16481
Mapping White Matter Development in Children and Adolescents with Autism

Thursday, May 15, 2014: 10:30 AM
Imperial A (Marriott Marquis Atlanta)
A. Shahidiani1,2, V. D'Almeida1, L. Van-Hemert1, N. Gillan3, C. Ecker3, C. M. Murphy1, D. G. Murphy3,4, S. C. Williams2 and S. C. Deoni5, (1)Institute of Psychiatry, King's College London, London, United Kingdom, (2)Neuroimaging, Centre for Neuroimaging Sciences, Institute of Psychiatry, King's College London, London, United Kingdom, (3)Department of Forensic and Neurodevelopmental Sciences, Institute of Psychiatry, King's College London, London, United Kingdom, (4)The Sackler Institute for Translational Neurodevelopment, Institute of Psychiatry, King’s College London, London, United Kingdom, (5)School of Engineering, Brown University, Providence, RI
Background: Imaging studies of white matter (WM) volume (morphometry) and microstructure (predominantly assessed via diffusion tensor (DT)-MRI) throughout infancy, childhood and adolescence have shown consistent differences in regional WM development and architecture.  Temporally coincident with the first reports of autistic symptoms and early micro-structural differences, is the process of myelination.

Objectives: To-date, no direct study of myelin development across childhood or adolescence in ASD has been performed.
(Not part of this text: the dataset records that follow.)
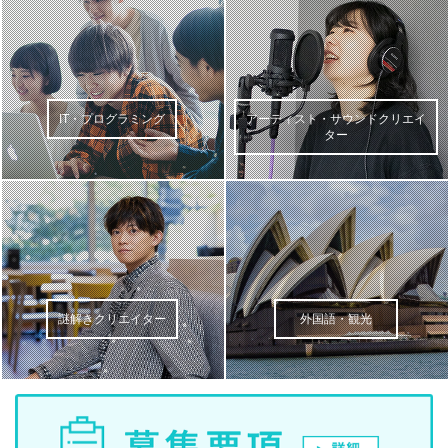
IT・プログラミング
アーティスト・サウンドクリエイ
ター
謎解きクリエイター
外国語・観光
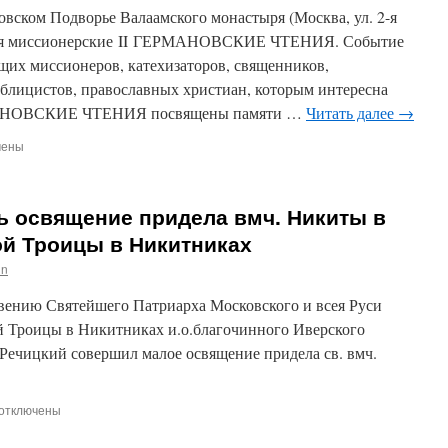
Канады
ковском Подворье Валаамского монастыря (Москва, ул. 2-я
возглавит
оятся миссионерские II ГЕРМАНОВСКИЕ ЧТЕНИЯ. Событие
Божественную
их миссионеров, катехизаторов, священников,
Литургию
на
ублицистов, православных христиан, которым интересна
Московском
РМАНОВСКИЕ ЧТЕНИЯ посвящены памяти …
Читать далее
→
подворье
Спасо-
чены
Преображенского
Валаамского
монастыря.
ь освящение придела вмч. Никиты в
я
й Троицы в Никитниках
in
ском
овению Святейшего Патриарха Московского и всея Руси
ье
ского
 Троицы в Никитниках и.о.благочинного Иверского
тыря
Речицкий совершил малое освящение придела св. вмч.
тся
нерские II ГЕРМАНОВСКИЕ
Я.
отключены
записи
26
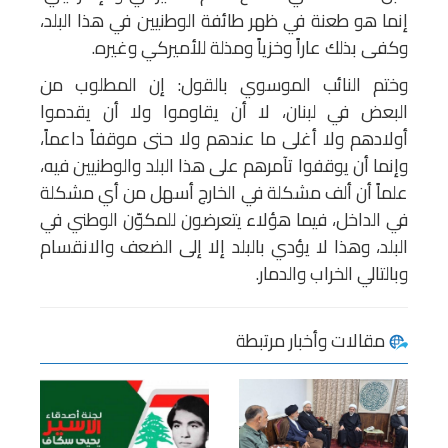
إنما هو طعنة في ظهر طائفة الوطنيين في هذا البلد،
وكفى بذلك عاراً وخزياً ومذلة للأميركي وغيره.
وختم النائب الموسوي بالقول: إن المطلوب من
البعض في لبنان، لا أن يقاوموا ولا أن يقدموا
أولادهم ولا أغلى ما عندهم ولا حتى موقفاً داعماً،
وإنما أن يوقفوا تآمرهم على هذا البلد والوطنيين فيه،
علماً أن ألف مشكلة في الخارج أسهل من أي مشكلة
في الداخل، فيما هؤلاء يتعرضون للمكوّن الوطني في
البلد، وهذا لا يؤدي بالبلد إلا إلى الضعف والانقسام
وبالتالي الخراب والدمار.
مقالات وأخبار مرتبطة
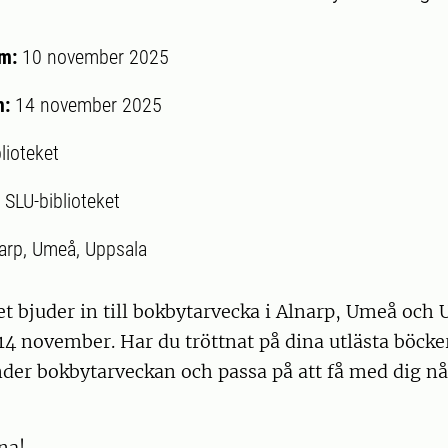
um:
10 november 2025
m:
14 november 2025
lioteket
:
SLU-biblioteket
arp, Umeå, Uppsala
t bjuder in till bokbytarvecka i Alnarp, Umeå och 
14 november. Har du tröttnat på dina utlästa böck
nder bokbytarveckan och passa på att få med dig n
na!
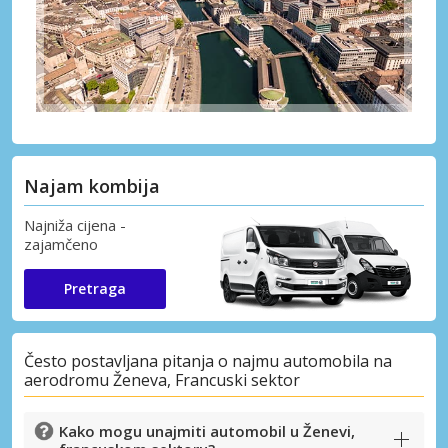
Najam kombija
Najniža cijena -
zajamčeno
Pretraga
Često postavljana pitanja o najmu automobila na
aerodromu Ženeva, Francuski sektor
Kako mogu unajmiti automobil u Ženevi,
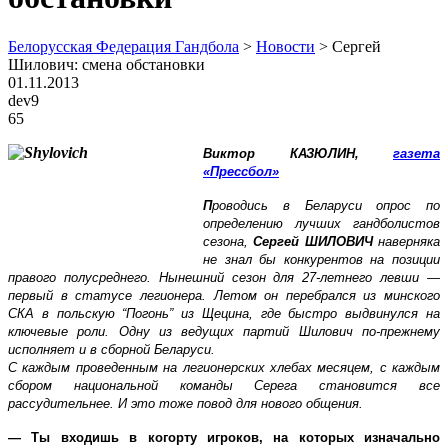
Белорусская Федерация Гандбола
>
Новости
>
Сергей
Шилович: смена обстановки
01.11.2013
dev9
65
Виктор КАЗЮЛИН,
газета
«Прессбол»
П
роводись в Беларуси опрос по
определению лучших гандболистов
сезона,
Сергей ШИЛОВИЧ
наверняка
не знал бы конкурентов на позиции
правого полусреднего. Нынешний сезон для 27-летнего левши —
первый в статусе легионера. Летом он перебрался из минского
СКА в польскую “Погонь” из Щецина, где быстро выдвинулся на
ключевые роли. Одну из ведущих партий Шилович по-прежнему
исполняет и в сборной Беларуси.
С каждым проведенным на легионерских хлебах месяцем, с каждым
сбором национальной команды Серега становится все
рассудительнее. И это тоже повод для нового общения.
— Ты входишь в когорту игроков, на которых изначально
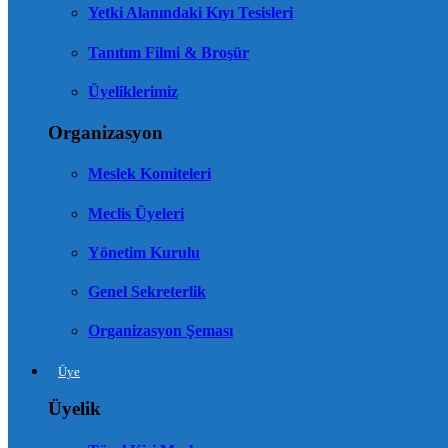
Yetki Alanındaki Kıyı Tesisleri
Tanıtım Filmi & Broşür
Üyeliklerimiz
Organizasyon
Meslek Komiteleri
Meclis Üyeleri
Yönetim Kurulu
Genel Sekreterlik
Organizasyon Şeması
Üye
Üyelik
We sought to fill this knowledge gap, performing a cross-sectional study of myelin content in this age group.

Methods: 47 ASD males (5-17 years; 11.8±3.1), diagnosed according to the International Statistical Classification of Diseases, 10th Revision(ICD-10), confirmed using Autism Diagnostic Interview-Revised (ADI-R), and Autism Diagnostic Observation Schedule (ADOS), and 40 age and IQ-matched typically developing (TD) males (7-17 years;12.3±2.8) of IQ>70 were recruited.  A measure of myelin content, myelin water fraction (MWF), was acquired using the multi-component relaxometry technique mcDESPOT, which derives MWF estimates by fitting a three-pool model to a combination of T1-weighted SPGR and T2/T1-weighted balanced SSFP imaging data, with additional correction for B0 and B1 inhomogeneities. 

After voxel-wise calculation of MWF maps and non-linear co-registration to a common template, mean myelin development trajectories were compared between ASD and TD groups in 12 predetermined WM pathways; as well as voxel-wise comparisons of WM.  Developmental slopes for the 12 pathways were estimated using a wild bootstrap approach with residual re-sampling and then compared using an unpaired two-tailed t-test.

To investigate associations between MWF values and symptom measures in the ASD group, correlation analysis was performed on a voxel-wise level between the MWF values and ADOS and ADI-R sub-scores.  Significance was defined as p<0.05, cluster corrected for multiple comparisons.

Results: The ASD group displayed lower absolute MWF values at 6 years, followed by an accelerated developmental trajectory leading to overall increased MWF by 17 years.  The ‘crossover’ point at which ASD children went from reduced to increased MWF relative to controls was observed consistently between 12-13years across the majority of tracts.

MWF values differed significantly in; the body, genu and splenium of the corpus callosum; fornix; bilateral internal capsule; anterior thalamic radiations; bilateral uncinate and left inferior longitudinal fasciculus.  Voxel-wise comparisons confirmed these results and also implicated the, bilateral corticospinal tracts; forceps; cingulum; inferior fronto-occipital fasciculus; portions of the superior longitudinal fasciculus; and cerebellum. Significant negative correlations were seen between MWF values and ADI-R sub-scores though no significant correlations were identified between myelin content and ADOS measures.

Conclusions: In this first cross-sectional analysis of myelin development through childhood and adolescence, we found that children with ASD had a significantly greater myelin development rate compared with TD children in brain regions previously implicated in ASD.  Our findings argue for more statistically powerful longitudinal studies of myelin development that span development from infancy through to early adulthood to complete the picture of myelin development in typical development and ASD.